Task objective
Please write out the listing exactly, leaving each picture out.
START Material for this task
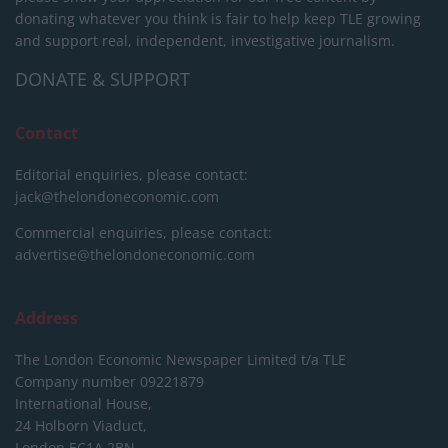
donating whatever you think is fair to help keep TLE growing
and support real, independent, investigative journalism.
DONATE & SUPPORT
Contact
Editorial enquiries, please contact:
jack@thelondoneconomic.com
Commercial enquiries, please contact:
advertise@thelondoneconomic.com
Address
The London Economic Newspaper Limited
t/a TLE
Company number 09221879
International House,
24 Holborn Viaduct,
London EC1A 2BN,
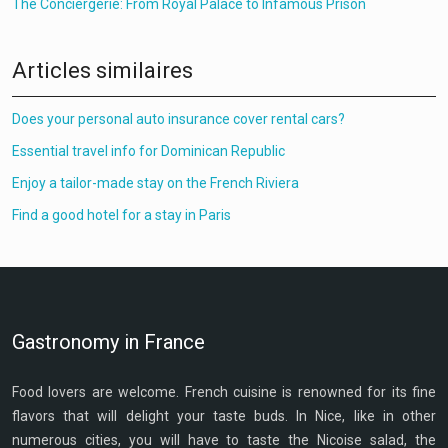
The Conciergerie: From Royal Palace to Infamous Prison
Articles similaires
Does your personal auto insurance cover rental cars?
Essential travel info for Dominican Republic
Enjoy a tailor-made stay on the French Riviera
Find a good hotel for a stay in Paris
Gastronomy in France
Food lovers are welcome. French cuisine is renowned for its fine
flavors that will delight your taste buds. In Nice, like in other
numerous cities, you will have to taste the Nicoise salad, the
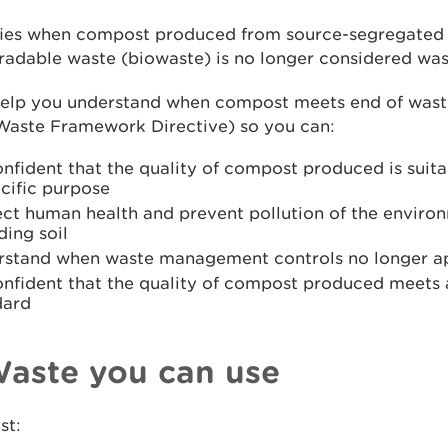
rifies when compost produced from source-segregated
adable waste (biowaste) is no longer considered was
 help you understand when compost meets end of waste
 Waste Framework Directive) so you can:
nfident that the quality of compost produced is suitab
cific purpose
ect human health and prevent pollution of the enviro
ding soil
rstand when waste management controls no longer a
onfident that the quality of compost produced meets
dard
Waste you can use
st:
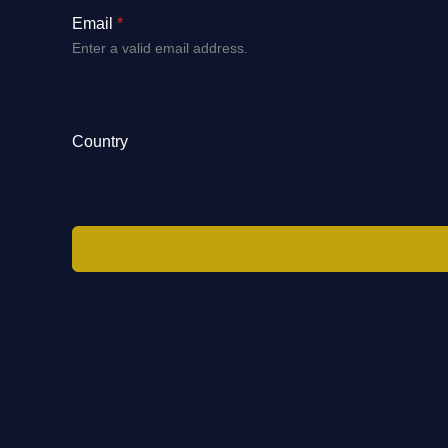
Email
*
Enter a valid email address.
Country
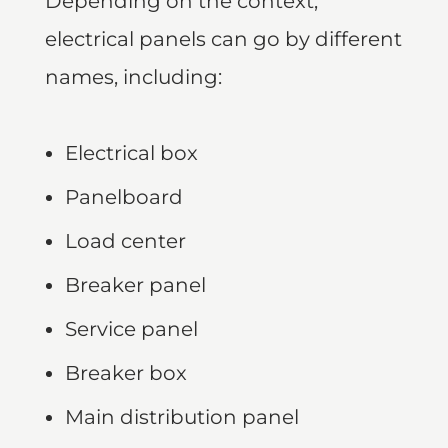
Depending on the context,
electrical panels can go by different
names, including:
Electrical box
Panelboard
Load center
Breaker panel
Service panel
Breaker box
Main distribution panel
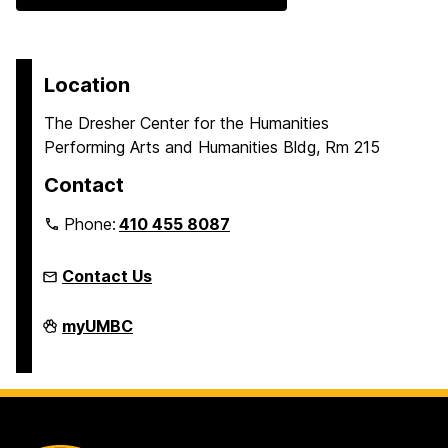
Location
The Dresher Center for the Humanities
Performing Arts and Humanities Bldg, Rm 215
Contact
Phone:
410 455 8087
Contact Us
Humanities
myUMBC
Scholars
Program
on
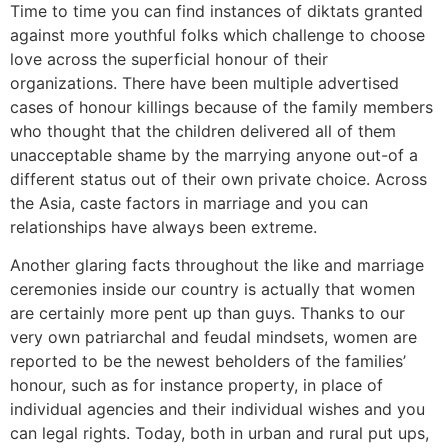
Time to time you can find instances of diktats granted
against more youthful folks which challenge to choose
love across the superficial honour of their
organizations. There have been multiple advertised
cases of honour killings because of the family members
who thought that the children delivered all of them
unacceptable shame by the marrying anyone out-of a
different status out of their own private choice. Across
the Asia, caste factors in marriage and you can
relationships have always been extreme.
Another glaring facts throughout the like and marriage
ceremonies inside our country is actually that women
are certainly more pent up than guys. Thanks to our
very own patriarchal and feudal mindsets, women are
reported to be the newest beholders of the families’
honour, such as for instance property, in place of
individual agencies and their individual wishes and you
can legal rights. Today, both in urban and rural put ups,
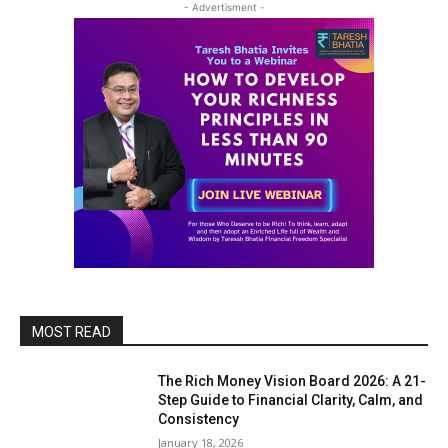
- Advertisment -
MOST READ
The Rich Money Vision Board 2026: A 21-
Step Guide to Financial Clarity, Calm, and
Consistency
January 18, 2026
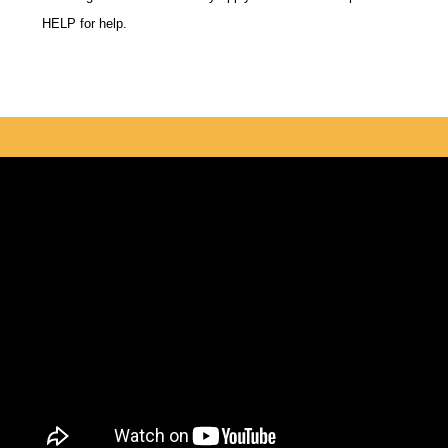
HELP for help.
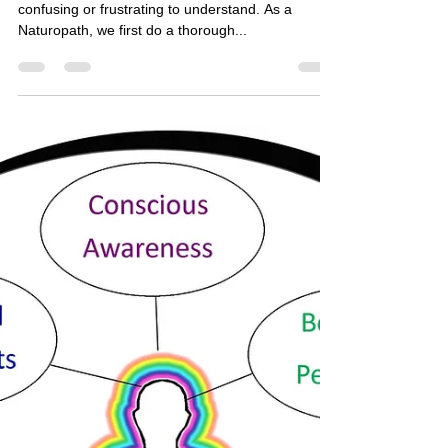
The Necessary Stages of
Healing
The process of healing chronic conditions can be
confusing or frustrating to understand. As a
Naturopath, we first do a thorough...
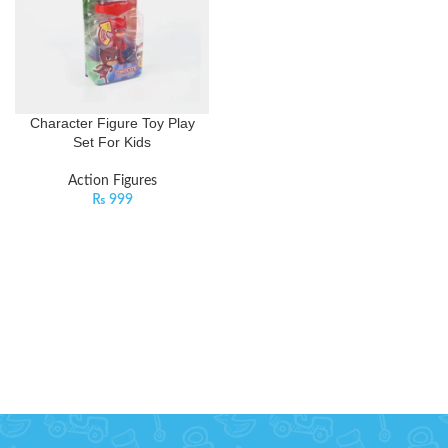
Character Figure Toy Play
Set For Kids
Action Figures
₨
999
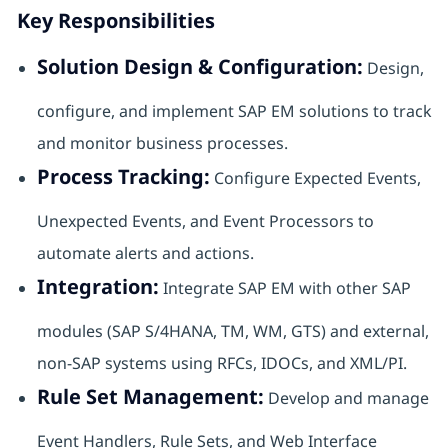
Key Responsibilities
Solution Design & Configuration:
Design,
configure, and implement SAP EM solutions to track
and monitor business processes.
Process Tracking:
Configure Expected Events,
Unexpected Events, and Event Processors to
automate alerts and actions.
Integration:
Integrate SAP EM with other SAP
modules (SAP S/4HANA, TM, WM, GTS) and external,
non-SAP systems using RFCs, IDOCs, and XML/PI.
Rule Set Management:
Develop and manage
Event Handlers, Rule Sets, and Web Interface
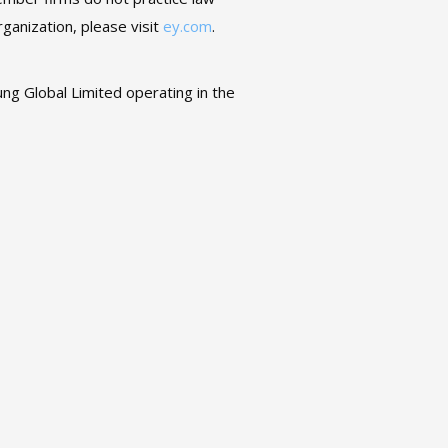
ganization, please visit
ey.com
.
ng Global Limited operating in the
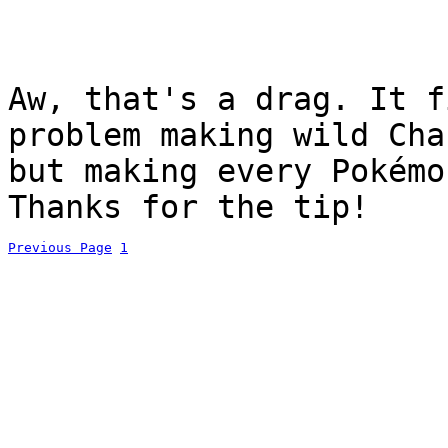
Aw, that's a drag. It f
problem making wild Cha
but making every Pokémo
Thanks for the tip!
Previous Page
1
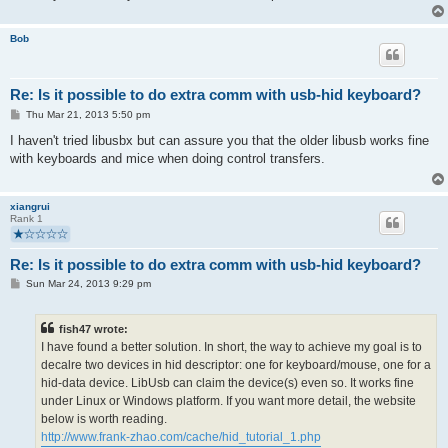
Bob
Re: Is it possible to do extra comm with usb-hid keyboard?
P
Thu Mar 21, 2013 5:50 pm
o
s
I haven't tried libusbx but can assure you that the older libusb works fine
t
with keyboards and mice when doing control transfers.
xiangrui
Rank 1
Re: Is it possible to do extra comm with usb-hid keyboard?
P
Sun Mar 24, 2013 9:29 pm
o
s
t
fish47 wrote:
I have found a better solution. In short, the way to achieve my goal is to
decalre two devices in hid descriptor: one for keyboard/mouse, one for a
hid-data device. LibUsb can claim the device(s) even so. It works fine
under Linux or Windows platform. If you want more detail, the website
below is worth reading.
http://www.frank-zhao.com/cache/hid_tutorial_1.php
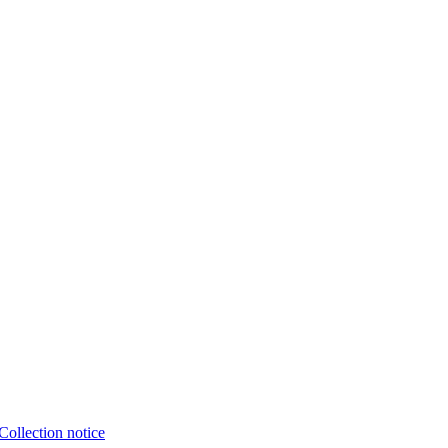
Collection notice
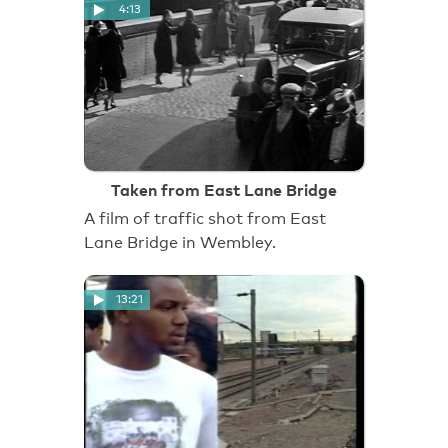
4:13
Taken from East Lane Bridge
A film of traffic shot from East
Lane Bridge in Wembley.
13:21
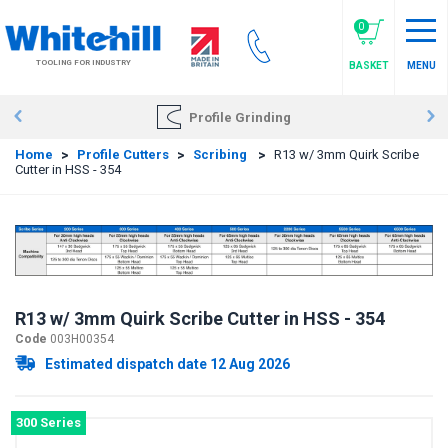
Skip
to
0
main
TOOLING FOR INDUSTRY
BASKET
MENU
content
Profile Grinding
Home
>
Profile Cutters
>
Scribing
>
R13 w/ 3mm Quirk Scribe
Cutter in HSS - 354
R13 w/ 3mm Quirk Scribe Cutter in HSS - 354
Code
003H00354
Estimated dispatch date 12 Aug 2026
300 Series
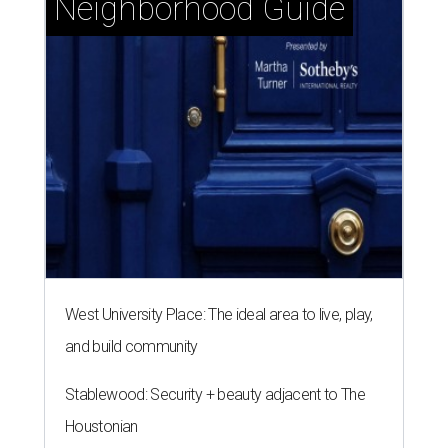
Neighborhood Guide
West University Place: The ideal area to live, play,
and build community
Stablewood: Security + beauty adjacent to The
Houstonian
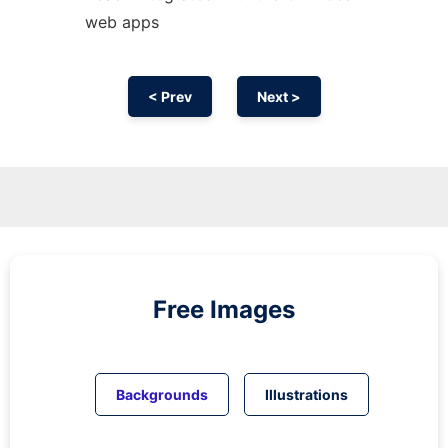
web apps
< Prev
Next >
Free Images
Backgrounds
Illustrations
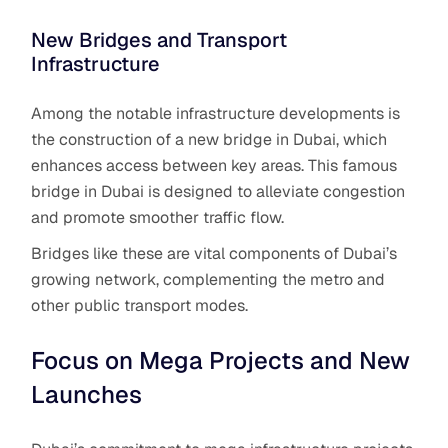
New Bridges and Transport
Infrastructure
Among the notable infrastructure developments is
the construction of a new bridge in Dubai, which
enhances access between key areas. This famous
bridge in Dubai is designed to alleviate congestion
and promote smoother traffic flow.
Bridges like these are vital components of Dubai’s
growing network, complementing the metro and
other public transport modes.
Focus on Mega Projects and New
Launches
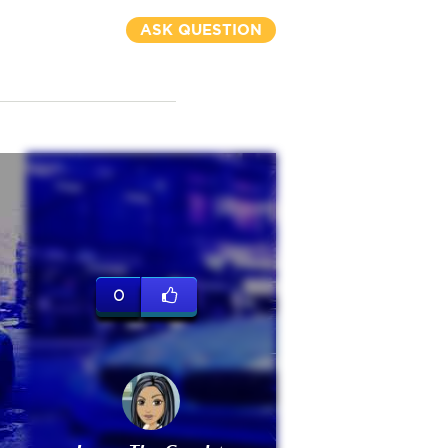
ASK QUESTION
0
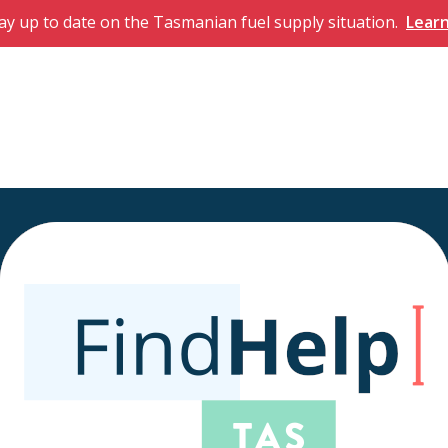
ay up to date on the Tasmanian fuel supply situation.
Lear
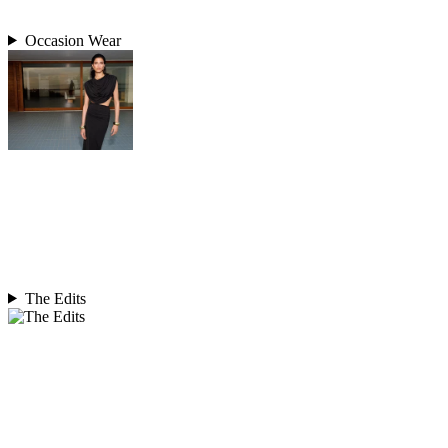
Occasion Wear
The Edits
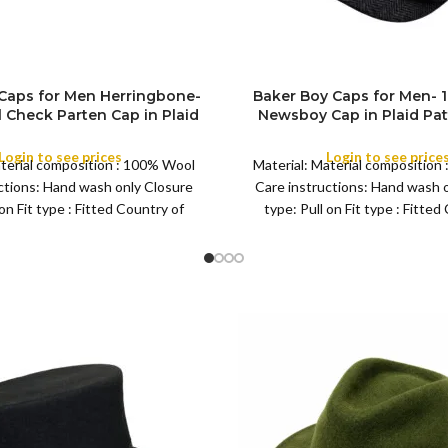
Caps for Men Herringbone-
Baker Boy Caps for Men-
SIZE
Check Parten Cap in Plaid
Newsboy Cap in Plaid Pat
tyle Tweed Flat Grand Wool
Tweed Flat Big Grand Woo
Any Occasion and Season
Any Occasion and S
Login to see prices
Login to see price
aterial composition : 100% Wool
Material: Material composition
COLOR
ctions: Hand wash only Closure
Care instructions: Hand wash 
 on Fit type : Fitted Country of
type: Pull on Fit type : Fitted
END Material for this task
Answer to this problem
donating whatever you think is fair to help keep TLE growing
and support real, independent, investigative journalism.
DONATE & SUPPORT
Contact
Editorial enquiries, please contact:
jack@thelondoneconomic.com
Commercial enquiries, please contact:
advertise@thelondoneconomic.com
Address
The London Economic Newspaper Limited
t/a TLE
Company number 09221879
International House,
24 Holborn Viaduct,
London EC1A 2BN,
The Conciergerie: From Royal Palace to Infamous Prison
Articles similaires
Does your personal auto insurance cover rental cars?
Essential travel info for Dominican Republic
Enjoy a tailor-made stay on the French Riviera
Find a good hotel for a stay in Paris
Gastronomy in France
Food lovers are welcome. French cuisine is renowned for its fine
flavors that will delight your taste buds. In Nice, like in other
numerous cities, you will have to taste the Nicoise salad, the
rifies when compost produced from source-segregated
adable waste (biowaste) is no longer considered was
 help you understand when compost meets end of waste
 Waste Framework Directive) so you can:
nfident that the quality of compost produced is suitab
cific purpose
ect human health and prevent pollution of the enviro
ding soil
rstand when waste management controls no longer a
onfident that the quality of compost produced meets
dard
Waste you can use
st:
Email
*
Enter a valid email address.
Country
Depending on the context,
electrical panels can go by different
names, including:
Electrical box
Panelboard
Load center
Breaker panel
Service panel
Breaker box
Main distribution panel
Location
The Dresher Center for the Humanities
Performing Arts and Humanities Bldg, Rm 215
Contact
Phone:
410 455 8087
Contact Us
Humanities
myUMBC
Scholars
Program
on
Time to time you can find instances of diktats granted
against more youthful folks which challenge to choose
love across the superficial honour of their
organizations. There have been multiple advertised
cases of honour killings because of the family members
who thought that the children delivered all of them
unacceptable shame by the marrying anyone out-of a
different status out of their own private choice. Across
the Asia, caste factors in marriage and you can
relationships have always been extreme.
Another glaring facts throughout the like and marriage
ceremonies inside our country is actually that women
are certainly more pent up than guys. Thanks to our
very own patriarchal and feudal mindsets, women are
reported to be the newest beholders of the families’
honour, such as for instance property, in place of
individual agencies and their individual wishes and you
can legal rights. Today, both in urban and rural put ups,
- Advertisment -
MOST READ
The Rich Money Vision Board 2026: A 21-
Step Guide to Financial Clarity, Calm, and
Consistency
January 18, 2026
HELP for help.
The Necessary Stages of
Healing
The process of healing chronic conditions can be
confusing or frustrating to understand. As a
Naturopath, we first do a thorough...
Character Figure Toy Play
Set For Kids
Action Figures
₨
999
Key Responsibilities
Solution Design & Configuration:
Design,
configure, and implement SAP EM solutions to track
and monitor business processes.
Process Tracking:
Configure Expected Events,
Unexpected Events, and Event Processors to
automate alerts and actions.
Integration:
Integrate SAP EM with other SAP
modules (SAP S/4HANA, TM, WM, GTS) and external,
non-SAP systems using RFCs, IDOCs, and XML/PI.
Rule Set Management:
Develop and manage
Event Handlers, Rule Sets, and Web Interface
ganization, please visit
ey.com
.
ng Global Limited operating in the
Aw, that's a drag. It f
problem making wild Cha
but making every Pokémo
Thanks for the tip!
Previous Page
1
Bob
Re: Is it possible to do extra comm with usb-hid keyboard?
P
Thu Mar 21, 2013 5:50 pm
o
s
I haven't tried libusbx but can assure you that the older libusb works fine
t
with keyboards and mice when doing control transfers.
xiangrui
Rank 1
Re: Is it possible to do extra comm with usb-hid keyboard?
P
Sun Mar 24, 2013 9:29 pm
o
s
t
fish47 wrote:
I have found a better solution. In short, the way to achieve my goal is to
decalre two devices in hid descriptor: one for keyboard/mouse, one for a
hid-data device. LibUsb can claim the device(s) even so. It works fine
under Linux or Windows platform. If you want more detail, the website
below is worth reading.
http://www.frank-zhao.com/cache/hid_tutorial_1.php
Collection notice
4:13
Taken from East Lane Bridge
A film of traffic shot from East
Lane Bridge in Wembley.
13:21
Skip
to
0
main
TOOLING FOR INDUSTRY
BASKET
MENU
content
Profile Grinding
Home
>
Profile Cutters
>
Scribing
>
R13 w/ 3mm Quirk Scribe
Cutter in HSS - 354
R13 w/ 3mm Quirk Scribe Cutter in HSS - 354
Code
003H00354
Estimated dispatch date 12 Aug 2026
300 Series
Neighborhood Guide
West University Place: The ideal area to live, play,
and build community
Stablewood: Security + beauty adjacent to The
Houstonian
web apps
< Prev
Next >
Free Images
Backgrounds
Illustrations
New Bridges and Transport
Infrastructure
Among the notable infrastructure developments is
the construction of a new bridge in Dubai, which
enhances access between key areas. This famous
bridge in Dubai is designed to alleviate congestion
and promote smoother traffic flow.
Bridges like these are vital components of Dubai’s
growing network, complementing the metro and
other public transport modes.
Focus on Mega Projects and New
Launches
ASK QUESTION
0
ay up to date on the Tasmanian fuel supply situation.
Lear
Occasion Wear
The Edits
Caps for Men Herringbone-
Baker Boy Caps for Men-
SIZE
Check Parten Cap in Plaid
Newsboy Cap in Plaid Pat
tyle Tweed Flat Grand Wool
Tweed Flat Big Grand Woo
Any Occasion and Season
Any Occasion and S
Login to see prices
Login to see price
aterial composition : 100% Wool
Material: Material composition
COLOR
ctions: Hand wash only Closure
Care instructions: Hand wash 
 on Fit type : Fitted Country of
type: Pull on Fit type : Fitted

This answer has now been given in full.